[Stored items]
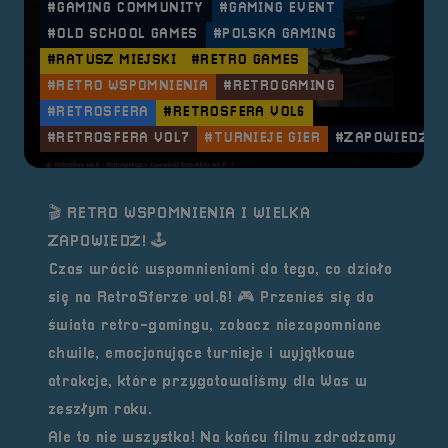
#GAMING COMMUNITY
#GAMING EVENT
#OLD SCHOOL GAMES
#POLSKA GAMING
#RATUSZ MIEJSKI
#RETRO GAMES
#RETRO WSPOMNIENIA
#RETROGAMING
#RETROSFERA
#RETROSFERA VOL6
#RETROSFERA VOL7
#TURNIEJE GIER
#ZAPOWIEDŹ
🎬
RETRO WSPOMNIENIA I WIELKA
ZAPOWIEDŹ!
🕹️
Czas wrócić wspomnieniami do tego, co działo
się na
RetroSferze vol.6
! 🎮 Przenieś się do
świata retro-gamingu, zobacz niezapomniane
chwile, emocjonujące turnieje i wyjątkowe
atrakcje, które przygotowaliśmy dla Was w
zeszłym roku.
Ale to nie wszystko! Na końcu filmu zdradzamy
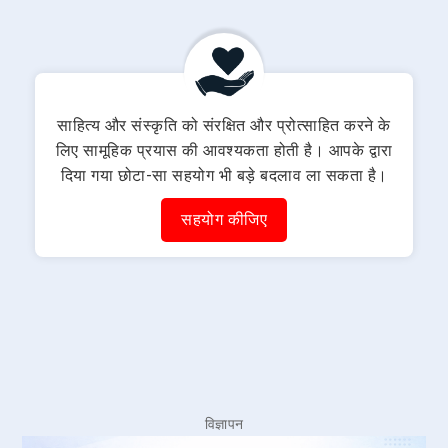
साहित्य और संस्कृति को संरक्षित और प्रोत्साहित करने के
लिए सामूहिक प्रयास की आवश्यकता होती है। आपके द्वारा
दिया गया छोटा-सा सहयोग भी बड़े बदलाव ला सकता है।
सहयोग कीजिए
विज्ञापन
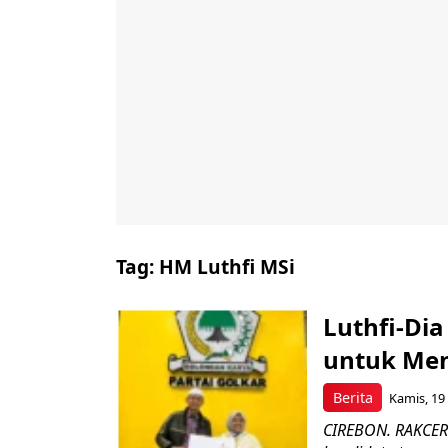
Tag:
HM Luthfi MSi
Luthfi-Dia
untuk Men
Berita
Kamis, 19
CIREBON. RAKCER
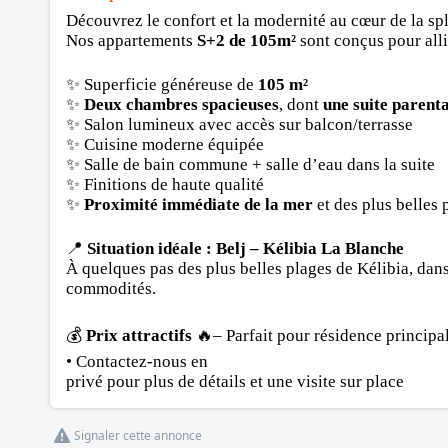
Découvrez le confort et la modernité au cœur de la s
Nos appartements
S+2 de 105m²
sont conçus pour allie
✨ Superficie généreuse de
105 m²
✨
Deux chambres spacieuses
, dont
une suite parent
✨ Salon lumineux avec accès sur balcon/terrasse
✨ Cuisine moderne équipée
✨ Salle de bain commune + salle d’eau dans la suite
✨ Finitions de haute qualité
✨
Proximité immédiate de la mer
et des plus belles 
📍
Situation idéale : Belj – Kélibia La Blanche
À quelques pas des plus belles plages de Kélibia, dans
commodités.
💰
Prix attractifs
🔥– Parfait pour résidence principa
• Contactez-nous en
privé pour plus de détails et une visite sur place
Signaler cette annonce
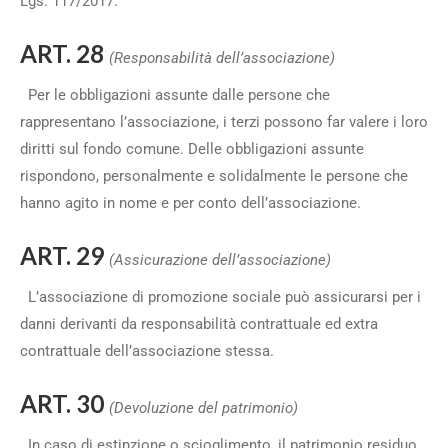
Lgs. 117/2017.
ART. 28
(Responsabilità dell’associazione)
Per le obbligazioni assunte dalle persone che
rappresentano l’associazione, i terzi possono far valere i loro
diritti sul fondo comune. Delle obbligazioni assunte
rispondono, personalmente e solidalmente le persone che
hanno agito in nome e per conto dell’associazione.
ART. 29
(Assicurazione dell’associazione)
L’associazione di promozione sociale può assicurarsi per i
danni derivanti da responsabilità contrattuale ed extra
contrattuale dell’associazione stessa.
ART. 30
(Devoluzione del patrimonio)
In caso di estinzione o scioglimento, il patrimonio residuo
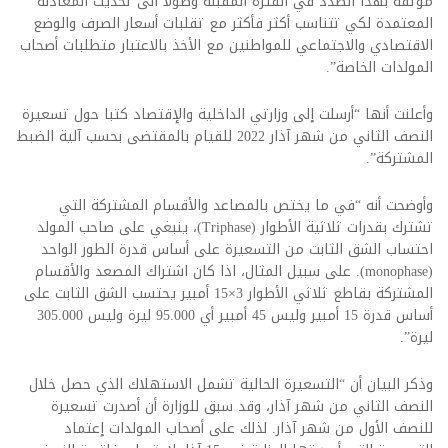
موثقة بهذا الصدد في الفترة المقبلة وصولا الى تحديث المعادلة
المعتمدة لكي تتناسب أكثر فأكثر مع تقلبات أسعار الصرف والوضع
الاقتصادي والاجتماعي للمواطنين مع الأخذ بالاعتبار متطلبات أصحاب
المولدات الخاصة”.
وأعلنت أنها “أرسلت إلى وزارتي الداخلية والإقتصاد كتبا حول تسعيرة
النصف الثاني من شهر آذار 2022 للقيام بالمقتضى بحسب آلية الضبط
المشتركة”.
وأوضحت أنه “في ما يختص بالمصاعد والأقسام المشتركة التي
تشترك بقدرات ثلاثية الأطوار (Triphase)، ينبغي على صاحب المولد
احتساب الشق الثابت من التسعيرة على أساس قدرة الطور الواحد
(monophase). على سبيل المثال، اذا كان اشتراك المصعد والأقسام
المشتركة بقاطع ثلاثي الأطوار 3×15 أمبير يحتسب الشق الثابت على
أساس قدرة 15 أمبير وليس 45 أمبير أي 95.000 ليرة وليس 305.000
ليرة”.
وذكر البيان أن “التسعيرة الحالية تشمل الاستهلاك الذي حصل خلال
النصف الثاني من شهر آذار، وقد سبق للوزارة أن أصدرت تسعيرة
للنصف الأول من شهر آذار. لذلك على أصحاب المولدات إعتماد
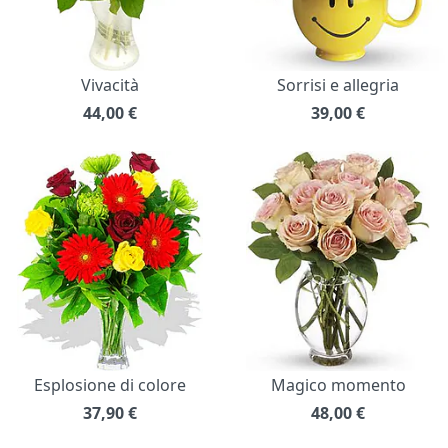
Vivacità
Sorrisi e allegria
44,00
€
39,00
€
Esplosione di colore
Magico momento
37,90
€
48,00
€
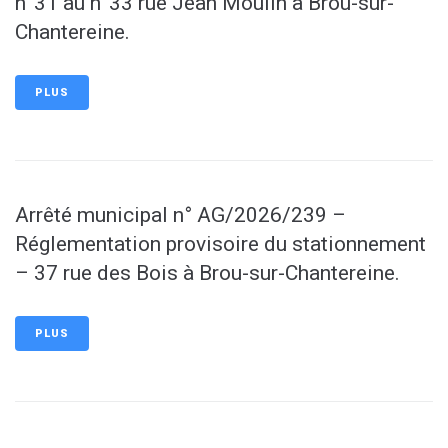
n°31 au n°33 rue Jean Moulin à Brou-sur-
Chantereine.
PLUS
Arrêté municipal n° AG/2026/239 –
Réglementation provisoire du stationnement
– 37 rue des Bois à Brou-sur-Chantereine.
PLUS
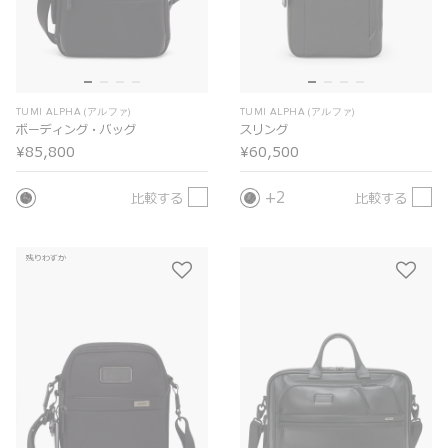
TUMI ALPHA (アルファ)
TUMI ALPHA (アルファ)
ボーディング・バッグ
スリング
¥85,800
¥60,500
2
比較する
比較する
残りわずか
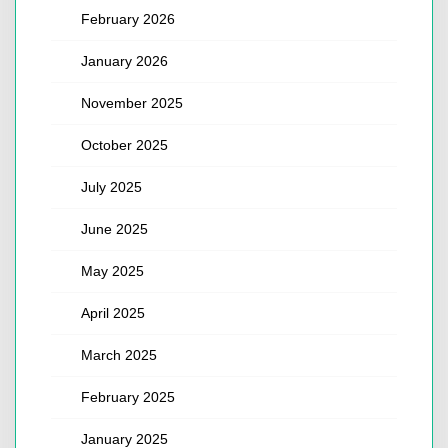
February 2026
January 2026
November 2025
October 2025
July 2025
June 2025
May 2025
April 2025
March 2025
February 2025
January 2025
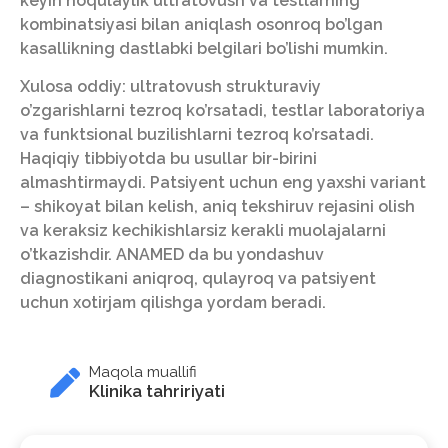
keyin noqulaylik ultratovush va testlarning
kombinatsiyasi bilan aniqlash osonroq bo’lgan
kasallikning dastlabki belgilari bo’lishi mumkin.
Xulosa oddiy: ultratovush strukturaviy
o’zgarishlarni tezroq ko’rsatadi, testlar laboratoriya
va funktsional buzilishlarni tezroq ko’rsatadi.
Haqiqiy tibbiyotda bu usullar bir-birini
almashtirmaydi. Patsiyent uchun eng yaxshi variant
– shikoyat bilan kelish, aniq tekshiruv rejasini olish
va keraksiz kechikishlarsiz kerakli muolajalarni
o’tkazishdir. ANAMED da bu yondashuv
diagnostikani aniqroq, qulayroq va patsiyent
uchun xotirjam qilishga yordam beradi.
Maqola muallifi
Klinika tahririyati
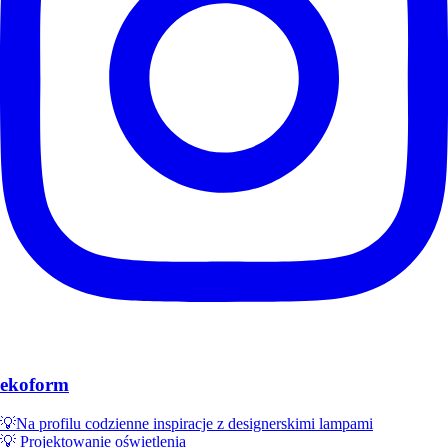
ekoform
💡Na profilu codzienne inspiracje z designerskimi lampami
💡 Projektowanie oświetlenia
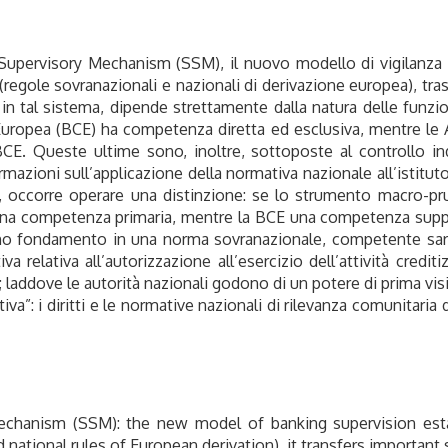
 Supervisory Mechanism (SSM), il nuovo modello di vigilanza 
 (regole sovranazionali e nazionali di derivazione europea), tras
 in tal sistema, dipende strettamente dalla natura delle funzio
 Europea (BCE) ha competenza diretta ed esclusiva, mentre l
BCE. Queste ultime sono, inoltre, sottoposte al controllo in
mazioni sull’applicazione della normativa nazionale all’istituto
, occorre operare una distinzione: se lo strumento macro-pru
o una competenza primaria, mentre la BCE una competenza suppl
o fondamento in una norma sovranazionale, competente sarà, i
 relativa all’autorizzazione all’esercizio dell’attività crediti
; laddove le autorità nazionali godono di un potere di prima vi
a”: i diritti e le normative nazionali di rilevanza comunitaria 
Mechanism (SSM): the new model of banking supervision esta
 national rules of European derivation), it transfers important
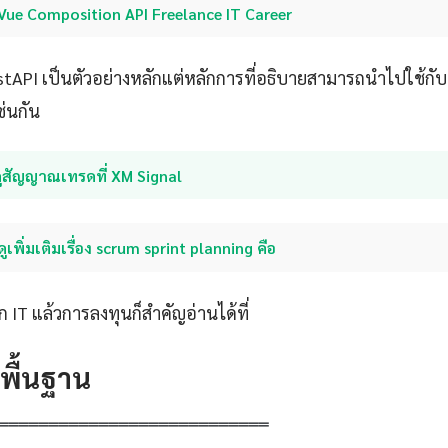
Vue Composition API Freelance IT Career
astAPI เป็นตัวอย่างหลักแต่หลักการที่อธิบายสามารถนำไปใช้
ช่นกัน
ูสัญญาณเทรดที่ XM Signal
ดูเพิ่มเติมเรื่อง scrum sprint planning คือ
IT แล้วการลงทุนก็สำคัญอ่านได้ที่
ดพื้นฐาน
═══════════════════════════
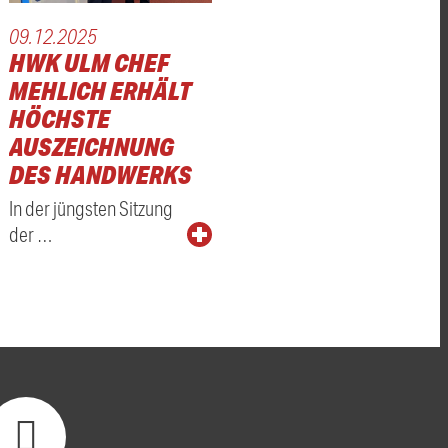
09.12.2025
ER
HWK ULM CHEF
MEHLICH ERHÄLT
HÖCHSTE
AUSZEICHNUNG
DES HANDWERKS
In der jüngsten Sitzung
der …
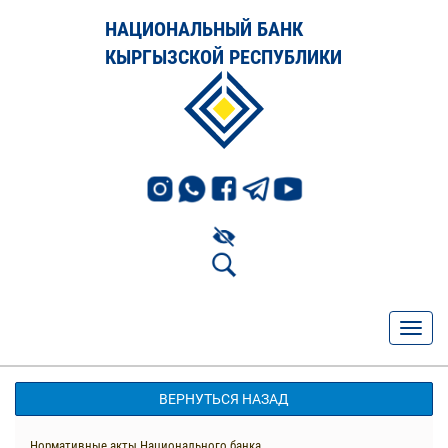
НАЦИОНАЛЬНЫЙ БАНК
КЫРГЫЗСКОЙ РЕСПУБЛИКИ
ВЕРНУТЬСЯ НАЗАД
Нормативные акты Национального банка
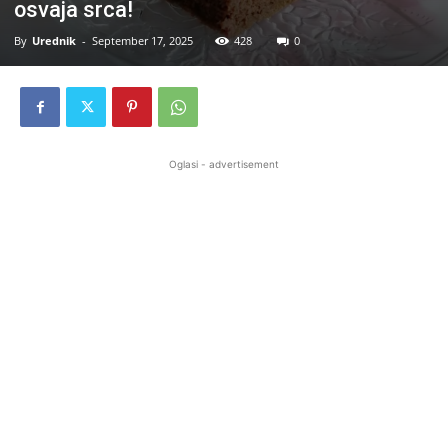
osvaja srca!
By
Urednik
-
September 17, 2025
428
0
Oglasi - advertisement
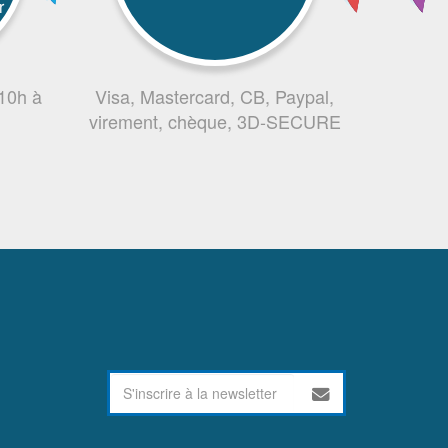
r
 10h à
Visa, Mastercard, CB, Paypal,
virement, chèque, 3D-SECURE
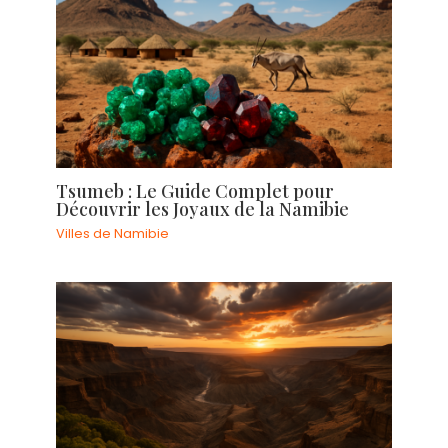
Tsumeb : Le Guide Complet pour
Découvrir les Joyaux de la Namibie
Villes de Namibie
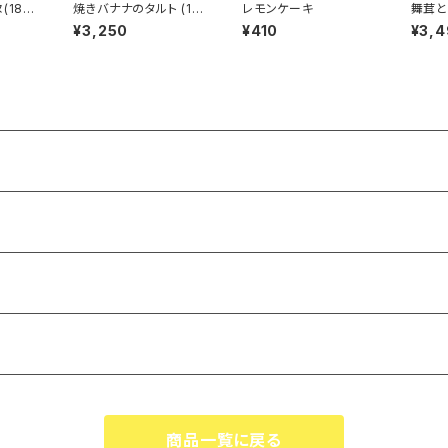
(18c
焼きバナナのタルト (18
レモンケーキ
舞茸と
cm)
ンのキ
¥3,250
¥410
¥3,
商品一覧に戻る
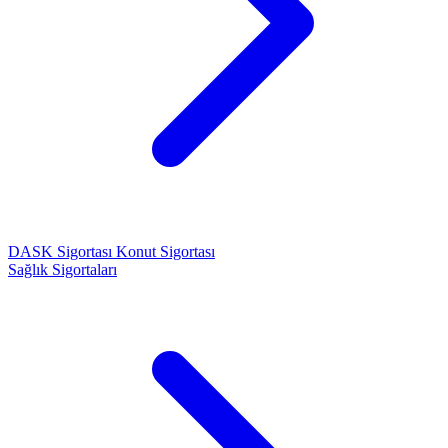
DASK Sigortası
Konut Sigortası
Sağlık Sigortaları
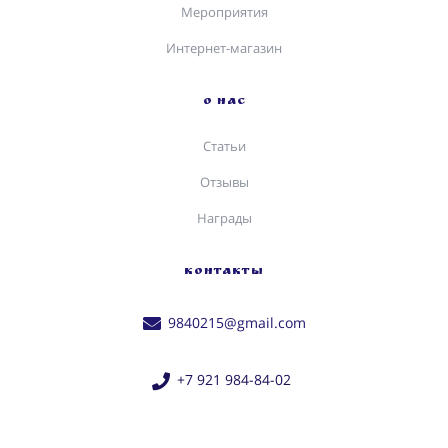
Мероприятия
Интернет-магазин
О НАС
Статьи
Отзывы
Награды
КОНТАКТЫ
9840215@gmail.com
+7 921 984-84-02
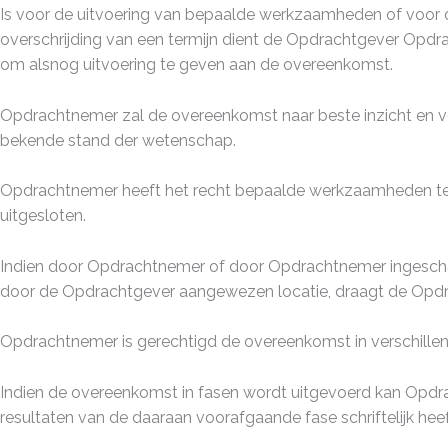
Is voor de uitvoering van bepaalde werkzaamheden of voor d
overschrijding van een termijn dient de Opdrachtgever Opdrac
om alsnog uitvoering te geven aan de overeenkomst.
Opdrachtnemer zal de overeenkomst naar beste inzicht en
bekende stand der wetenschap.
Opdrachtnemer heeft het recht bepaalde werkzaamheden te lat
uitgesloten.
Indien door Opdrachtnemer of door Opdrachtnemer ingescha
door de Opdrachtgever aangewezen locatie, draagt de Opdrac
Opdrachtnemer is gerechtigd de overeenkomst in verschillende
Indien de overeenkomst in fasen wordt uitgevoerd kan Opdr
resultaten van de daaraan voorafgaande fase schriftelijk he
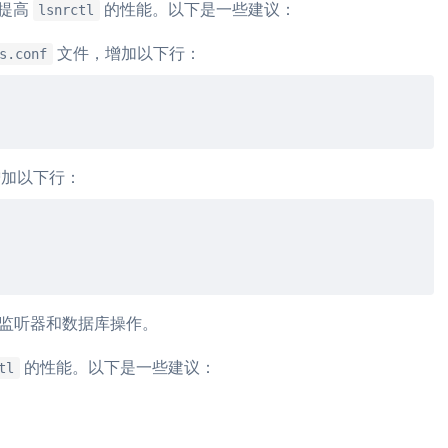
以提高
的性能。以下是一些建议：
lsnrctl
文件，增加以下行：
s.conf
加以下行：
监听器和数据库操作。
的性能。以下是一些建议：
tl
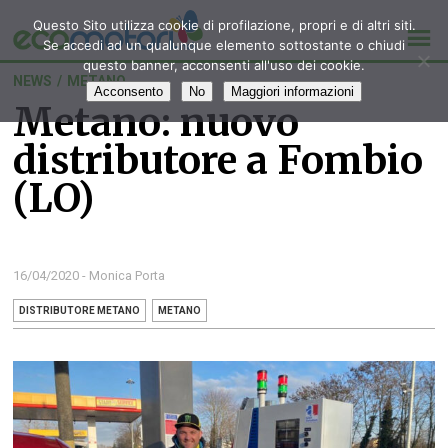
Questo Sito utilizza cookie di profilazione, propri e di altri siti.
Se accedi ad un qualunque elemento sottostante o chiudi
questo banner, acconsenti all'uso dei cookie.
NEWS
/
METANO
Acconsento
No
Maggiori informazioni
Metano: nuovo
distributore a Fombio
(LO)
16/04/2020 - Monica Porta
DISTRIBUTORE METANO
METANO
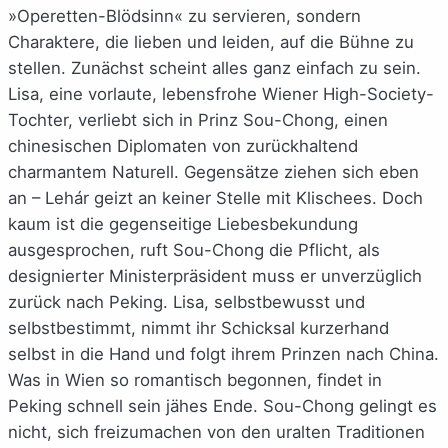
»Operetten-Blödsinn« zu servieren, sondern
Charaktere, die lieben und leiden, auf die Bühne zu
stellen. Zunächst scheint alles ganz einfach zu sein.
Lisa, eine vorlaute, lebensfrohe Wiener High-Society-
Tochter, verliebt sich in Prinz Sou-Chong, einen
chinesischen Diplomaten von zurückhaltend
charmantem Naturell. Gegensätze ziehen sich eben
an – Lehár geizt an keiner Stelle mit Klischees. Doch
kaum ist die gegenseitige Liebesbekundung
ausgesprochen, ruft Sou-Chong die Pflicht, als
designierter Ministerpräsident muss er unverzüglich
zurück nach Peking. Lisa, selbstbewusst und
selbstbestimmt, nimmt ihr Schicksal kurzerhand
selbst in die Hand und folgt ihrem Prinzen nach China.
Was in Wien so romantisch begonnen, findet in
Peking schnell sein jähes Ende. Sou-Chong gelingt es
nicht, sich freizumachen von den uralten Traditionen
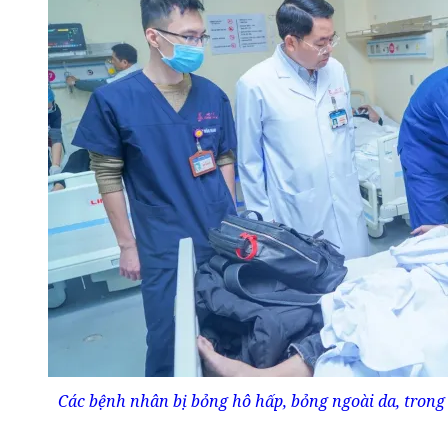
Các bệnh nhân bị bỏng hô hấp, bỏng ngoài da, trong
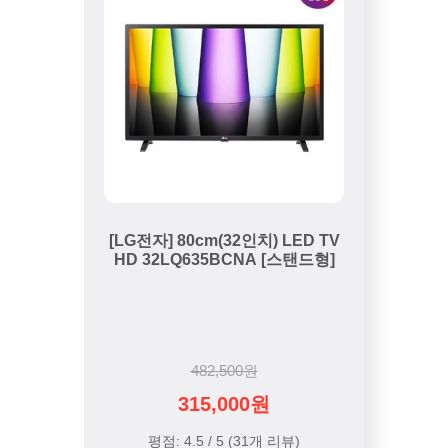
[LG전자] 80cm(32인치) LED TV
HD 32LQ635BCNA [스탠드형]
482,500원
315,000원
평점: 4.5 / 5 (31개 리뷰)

» What you should do:
Whenever the string "المولدات" turns up in a line above, copy that line out.

» Answer space:
المولدات الخاصة”.
للنصف الأول من شهر آذار. لذلك على أصحاب المولدات إعتماد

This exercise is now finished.